**To do**
Every record must be given again word for word; no picture belongs in the copy.

**Page segmentation data**

★ ★ ★

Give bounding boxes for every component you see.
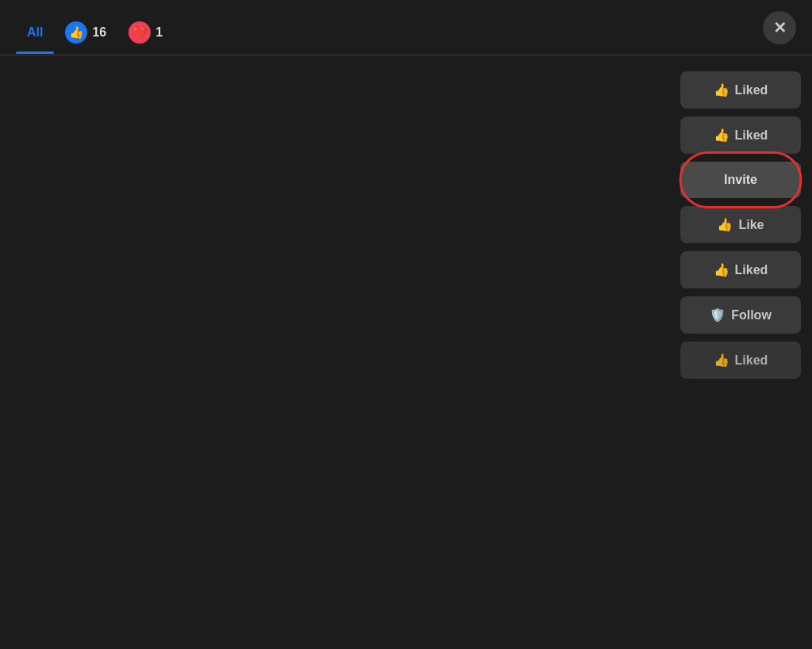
follow-icon: 🛡️ [710,307,726,323]
tab-all-label: All [27,25,43,40]
tab-love-count: 1 [155,25,163,40]
follow-label: Follow [731,308,772,323]
tab-love[interactable]: ❤️ 1 [117,13,174,52]
invite-button[interactable]: Invite [680,162,801,198]
liked-button-5[interactable]: 👍 Liked [680,342,801,379]
thumbs-up-icon-4: 👍 [714,262,730,277]
liked-button-1[interactable]: 👍 Liked [680,71,801,109]
close-icon: ✕ [773,18,787,37]
like-label: Like [738,218,764,232]
left-panel [0,55,669,649]
close-button[interactable]: ✕ [763,11,796,44]
thumbs-up-icon-1: 👍 [714,82,730,97]
like-reaction-icon: 👍 [65,21,87,44]
tab-like-count: 16 [92,25,106,40]
invite-wrapper: Invite [680,162,801,198]
thumbs-up-icon-3: 👍 [717,217,733,232]
liked-button-2[interactable]: 👍 Liked [680,116,801,154]
liked-label-4: Liked [735,263,768,277]
right-actions-panel: 👍 Liked 👍 Liked Invite 👍 Like 👍 Liked � [669,55,812,649]
love-reaction-icon: ❤️ [128,21,151,44]
tab-bar: All 👍 16 ❤️ 1 ✕ [0,0,812,55]
follow-button[interactable]: 🛡️ Follow [680,296,801,334]
thumbs-up-icon-2: 👍 [714,128,730,143]
thumbs-up-icon-5: 👍 [714,353,730,368]
tab-all[interactable]: All [16,17,54,48]
invite-label: Invite [724,173,757,187]
liked-label-1: Liked [735,83,768,97]
liked-button-4[interactable]: 👍 Liked [680,251,801,288]
main-content: 👍 Liked 👍 Liked Invite 👍 Like 👍 Liked � [0,55,812,649]
liked-label-2: Liked [735,128,768,143]
like-button[interactable]: 👍 Like [680,206,801,243]
liked-label-5: Liked [735,353,768,368]
tab-like[interactable]: 👍 16 [54,13,117,52]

★ ★ ★

**Written response**
Give bounding boxes for every component you see.
follow-icon: 🛡️ [710,307,726,323]
tab-all-label: All [27,25,43,40]
tab-love-count: 1 [155,25,163,40]
follow-label: Follow [731,308,772,323]
tab-love[interactable]: ❤️ 1 [117,13,174,52]
invite-button[interactable]: Invite [680,162,801,198]
liked-button-5[interactable]: 👍 Liked [680,342,801,379]
thumbs-up-icon-4: 👍 [714,262,730,277]
liked-button-1[interactable]: 👍 Liked [680,71,801,109]
close-icon: ✕ [773,18,787,37]
like-label: Like [738,218,764,232]
left-panel [0,55,669,649]
close-button[interactable]: ✕ [763,11,796,44]
thumbs-up-icon-1: 👍 [714,82,730,97]
like-reaction-icon: 👍 [65,21,87,44]
tab-like-count: 16 [92,25,106,40]
invite-wrapper: Invite [680,162,801,198]
thumbs-up-icon-3: 👍 [717,217,733,232]
liked-button-2[interactable]: 👍 Liked [680,116,801,154]
liked-label-4: Liked [735,263,768,277]
right-actions-panel: 👍 Liked 👍 Liked Invite 👍 Like 👍 Liked � [669,55,812,649]
love-reaction-icon: ❤️ [128,21,151,44]
tab-bar: All 👍 16 ❤️ 1 ✕ [0,0,812,55]
follow-button[interactable]: 🛡️ Follow [680,296,801,334]
thumbs-up-icon-2: 👍 [714,128,730,143]
thumbs-up-icon-5: 👍 [714,353,730,368]
tab-all[interactable]: All [16,17,54,48]
invite-label: Invite [724,173,757,187]
liked-label-1: Liked [735,83,768,97]
liked-button-4[interactable]: 👍 Liked [680,251,801,288]
main-content: 👍 Liked 👍 Liked Invite 👍 Like 👍 Liked � [0,55,812,649]
liked-label-2: Liked [735,128,768,143]
like-button[interactable]: 👍 Like [680,206,801,243]
liked-label-5: Liked [735,353,768,368]
tab-like[interactable]: 👍 16 [54,13,117,52]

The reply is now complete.